Inspired by Hinton's recent update to the capsule networks model, we proposed a research program to SingularityNET a few months ago.
I decided to open the proposal to public for comments before we revise and proceed with some actual work. 🙂 Last we talked, we decided to apply the approach to the image segmentation problem, however, I think there is a lot more to it. I have been quite sick for a few months due to my erratic allergic asthma condition, and I have only recovered a few weeks ago, it looks like I should be much more careful with allergens in my life from now on. The general idea is to widen the model space for image processing problems via consideration of things like a mereological organization as Capsule Networks does, and then apply this stuff to a non-trivial image processing problem such as segmentation. I believe the general approach to be quite viable, and I was glad to see that Alexey did some intriguing work on the EM Matrix stuff:
Here is the google drive link
I am expecting your unhinged comments on the proposal. Why is this so short? Are you even a computer vision researcher? What do you know about seeing? Bring them on.

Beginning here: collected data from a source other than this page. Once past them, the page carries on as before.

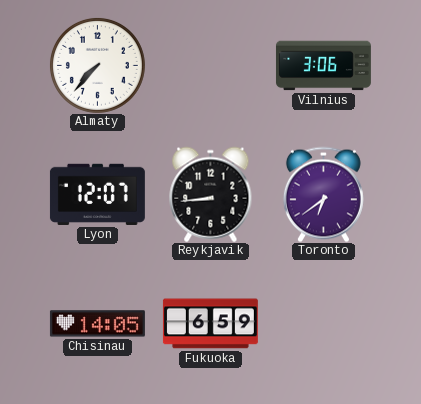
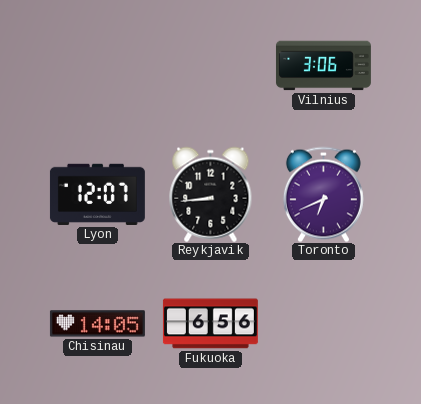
Almaty: 7:37 -> none
Toronto: 6:39 -> 6:41
Fukuoka: 6:59 -> 6:56
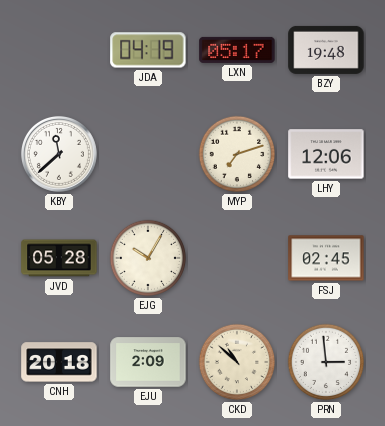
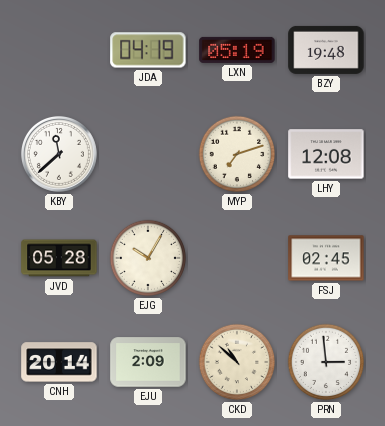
LXN: 05:17 -> 05:19
LHY: 12:06 -> 12:08
CNH: 20:18 -> 20:14
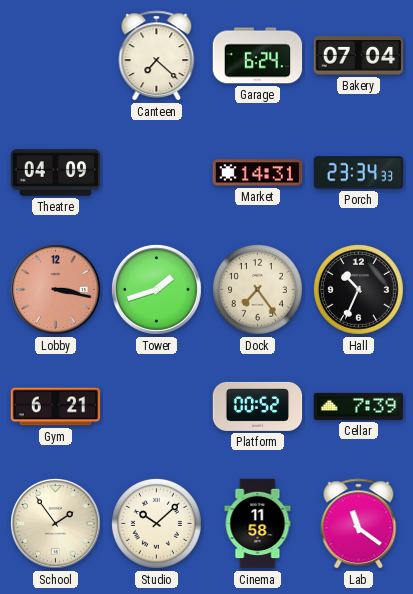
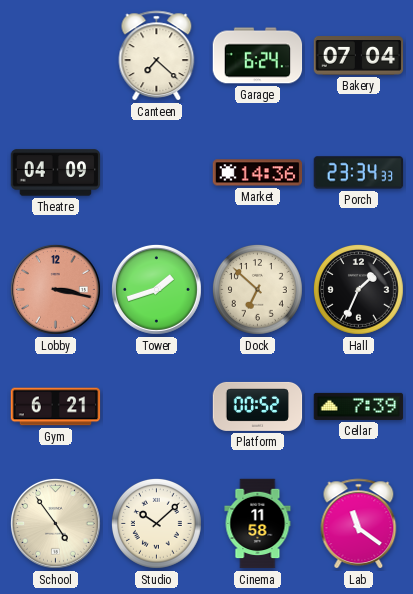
Market: 14:31 -> 14:36
Dock: 7:24 -> 6:52
Hall: 10:34 -> 1:34
School: 1:54 -> 4:54
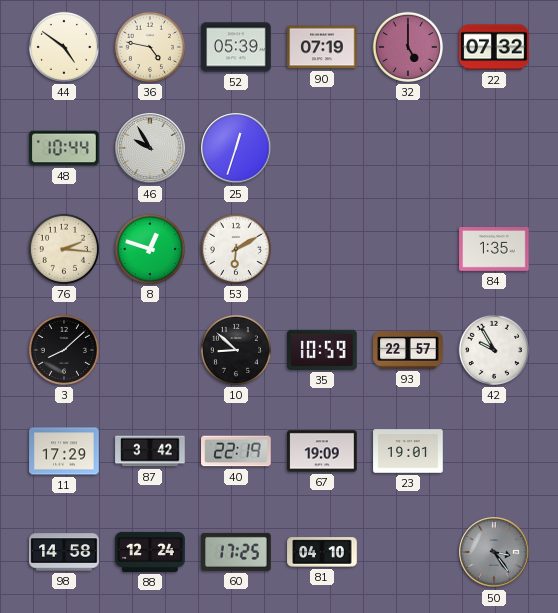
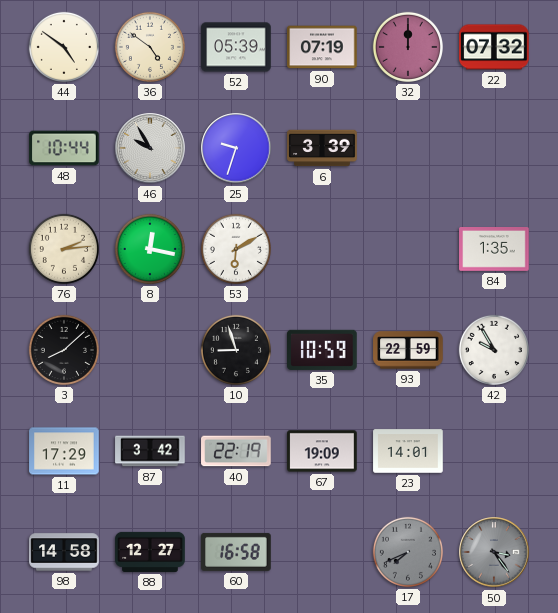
36: 4:47 -> 4:51
32: 5:00 -> 12:00
25: 12:33 -> 9:33
6: none -> 3:39
76: 2:16 -> 2:14
8: 12:48 -> 12:17
10: 8:52 -> 8:57
93: 22:57 -> 22:59
23: 19:01 -> 14:01
88: 12:24 -> 12:27
60: 17:25 -> 16:58
81: 04:10 -> none
17: none -> 7:41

And here is the proposal in its entirety:
Singularity.Net Research Proposal for Capsule Networks
We propose an extensive investigation into advanced applications of modular deep networks based on Hinton’s capsule networks formalism. Whereas usual deep learning applications are based on hierarchical pattern recognizers, capsules can fuse information across different specialized networks. The goal is to apply the modular approach to problems of interest in robotics such as object detection, object tracking, semantic image segmentation and scene description. These tasks usually require an inordinate amount of manually labelled or marked examples, and they might not have great generalization power beyond the domain of training. Although there exist some primitive means of transfer learning by storing trained nets and updating them, a modular network would be harder to fool by adversarial examples, and it would carry over more readily across domains. It might also require fewer examples.

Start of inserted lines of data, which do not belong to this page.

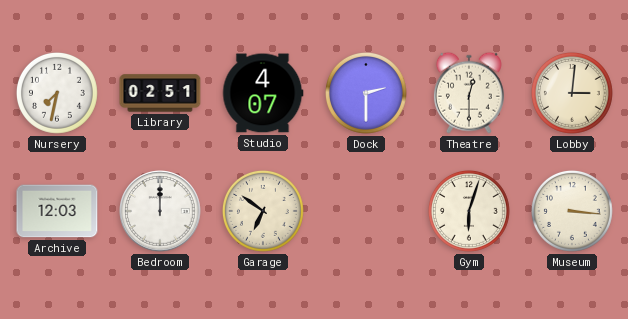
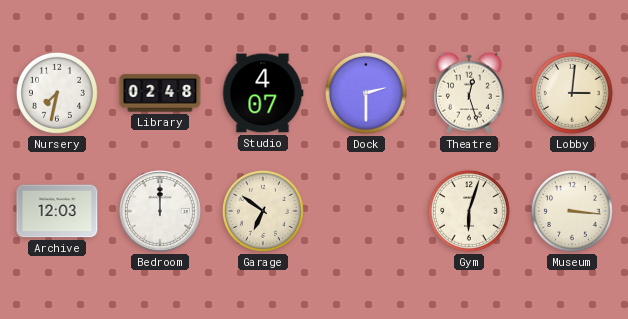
Library: 02:51 -> 02:48
Theatre: 12:30 -> 12:27
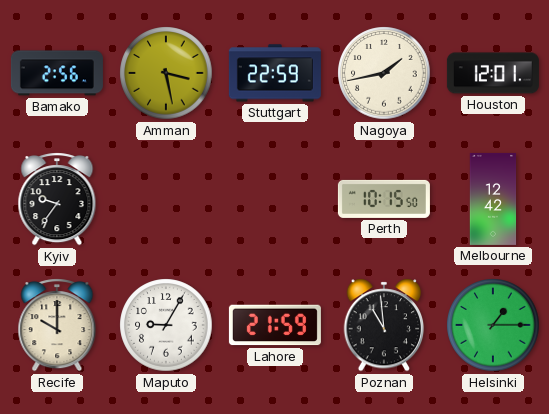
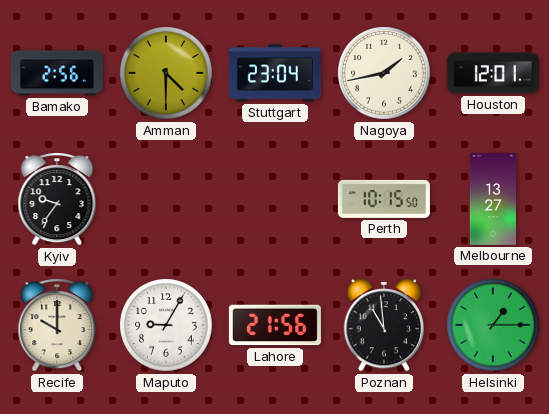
Amman: 3:28 -> 4:30
Stuttgart: 22:59 -> 23:04
Melbourne: 12:42 -> 13:27
Lahore: 21:59 -> 21:56
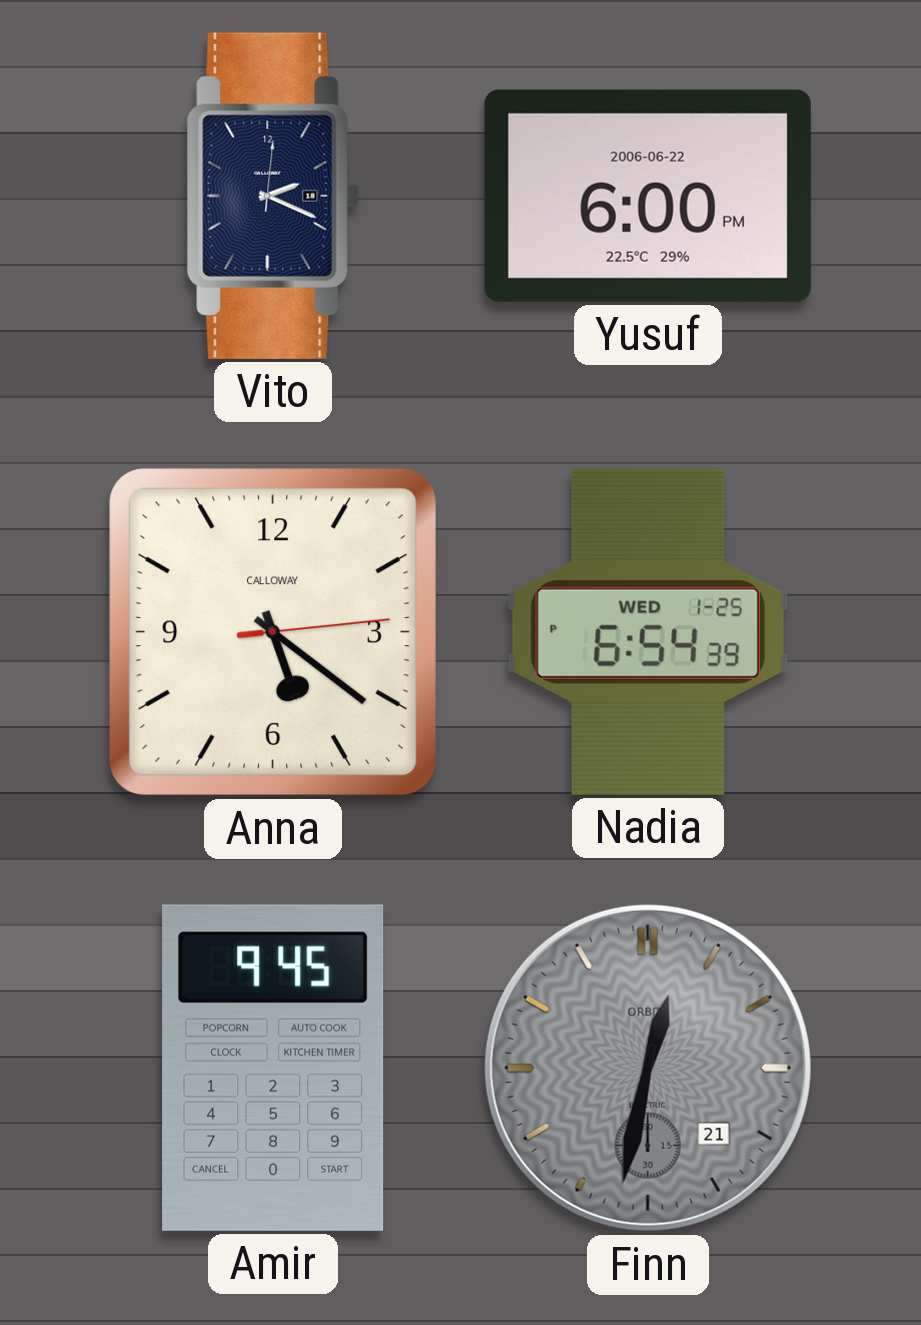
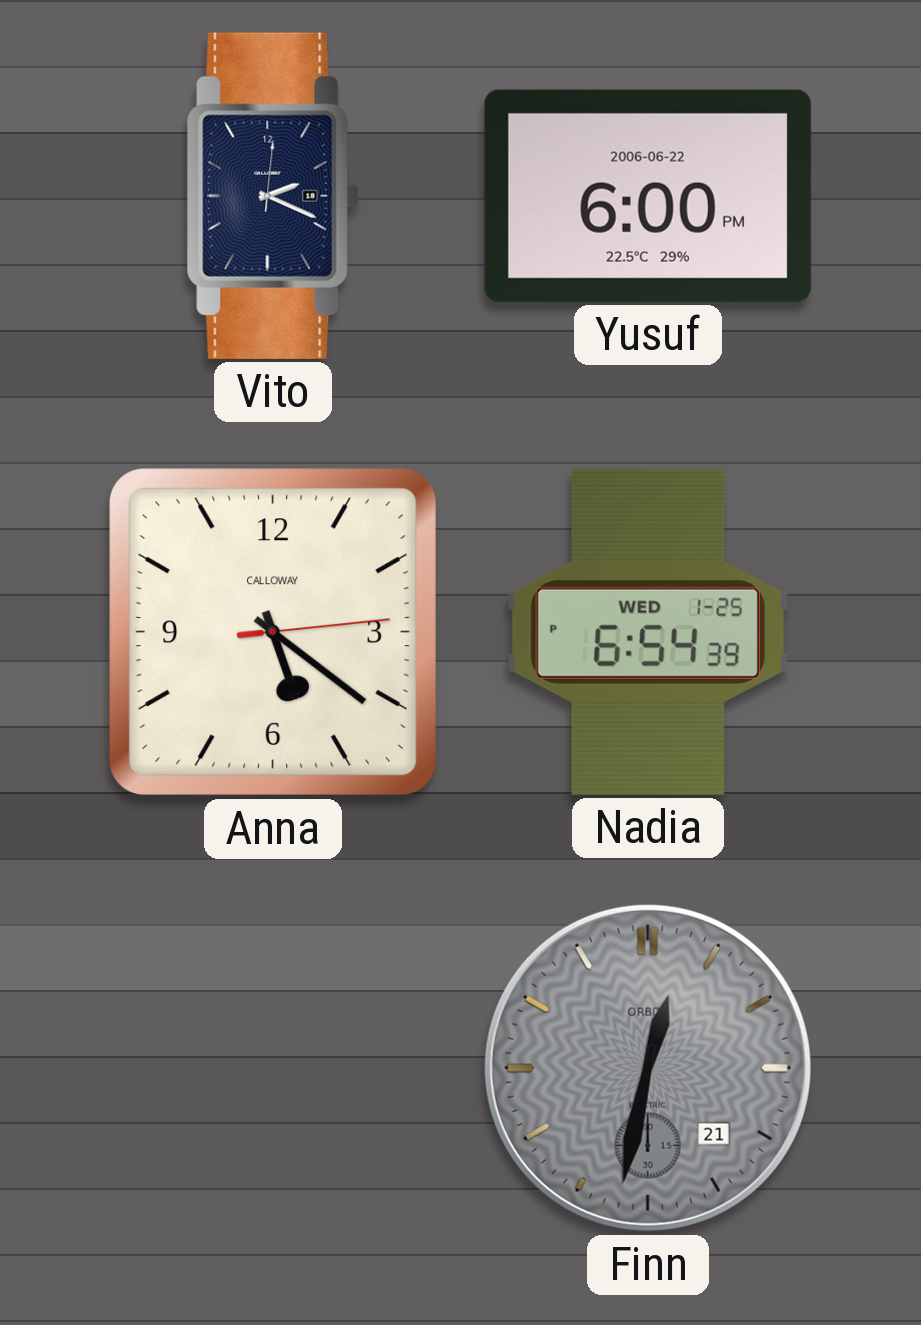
Amir: 9:45 -> none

The desired end goal of the research project is to obtain an end-to-end semantic image segmentation system that accepts video input, and works in unsupervised mode, producing high quality segmentations with accurate labelling. The proposed approach is to venture beyond texture recognition and formulate unsupervised approaches for feature domains of relevance for the tasks mentioned. The unsupervised deep learning modules are thereafter bound in a capsule network fashioned ensemble model. The resulting segmentation may be obtained either via energy formulations of the segmentation task, or via supervised learning, which makes the system semi-supervised. Here is the research plan:
- A survey of all relevant recent publications is written.
- A theoretical description of the models are written in reference to relevant research.

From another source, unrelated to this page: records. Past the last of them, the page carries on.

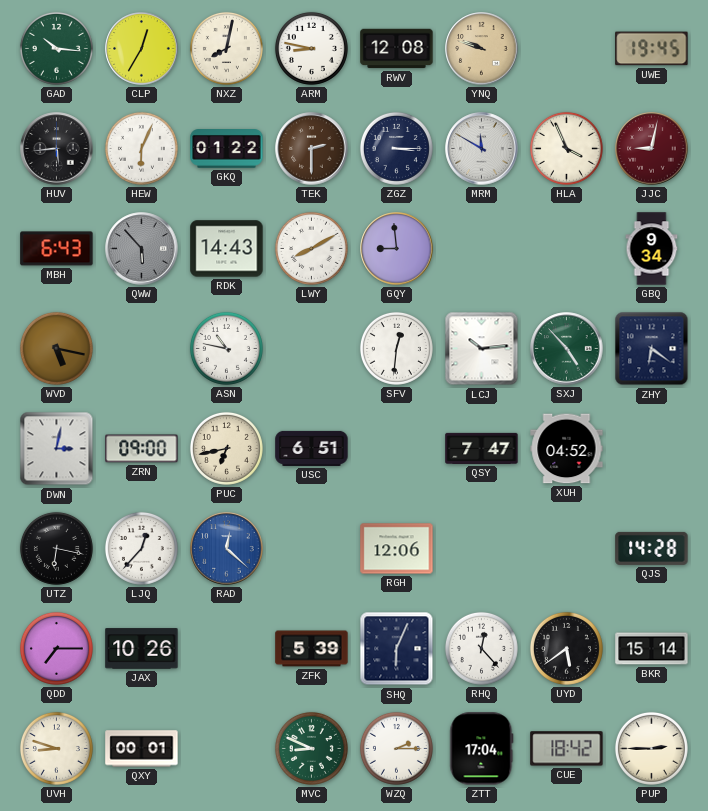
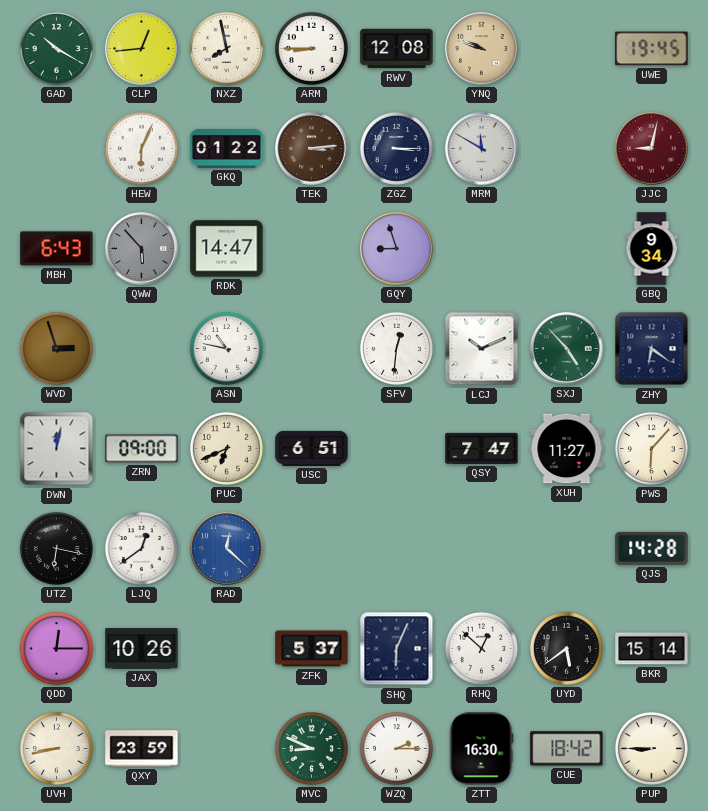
GAD: 10:16 -> 10:20
CLP: 12:35 -> 12:44
NXZ: 8:02 -> 7:58
ARM: 8:47 -> 8:45
HUV: 5:44 -> none
TEK: 2:30 -> 3:14
HLA: 3:56 -> none
RDK: 14:43 -> 14:47
LWY: 8:10 -> none
GQY: 8:59 -> 8:57
WVD: 5:17 -> 2:57
LCJ: 10:14 -> 10:11
DWN: 3:02 -> 12:02
PUC: 6:43 -> 6:41
XUH: 04:52 -> 11:27
PWS: none -> 6:07
LJQ: 12:37 -> 12:39
RGH: 12:06 -> none
QDD: 7:15 -> 12:15
ZFK: 5:39 -> 5:37
RHQ: 12:23 -> 12:52
UVH: 8:48 -> 8:43
QXY: 00:01 -> 23:59
ZTT: 17:04 -> 16:30
PUP: 2:45 -> 8:45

- Baseline systems and relevant capsule candidates are implemented.
- Initially, the approach will be tried on 2D object recognition, and the solution of CAPTCHAs. 3 different kinds of capsules are fused. After the effectiveness of the modularity approach is demonstrated we move to harder problems.
- The capsule number is increased to 5-6, and scalability experiments are trialled for supervised object recognition benchmarks.
- When the scalability is sufficient, we move on to video domain and add video-relevant capsule kinds, total number 10, actual number of capsules much higher. Benchmarks are repeated.
- Semi-supervised and unsupervised segmentation tasks are addressed.
- Competence on a non-trivial dataset such as a medical imaging dataset is demonstrated.
- A sample application for on-line, semi-supervised semantic image segmentation is developed.
Some additional methods to be trialled include hierarchical organization of capsules, using GA’s on capsule training, and Hebbian learning approaches, time permitting.
The proposed research is considered a low hanging fruit by the researchers, however it is a highly empirical kind of research. It is estimated that the proposed plan should take about a year to complete the first major release of the capsule network based vision architecture.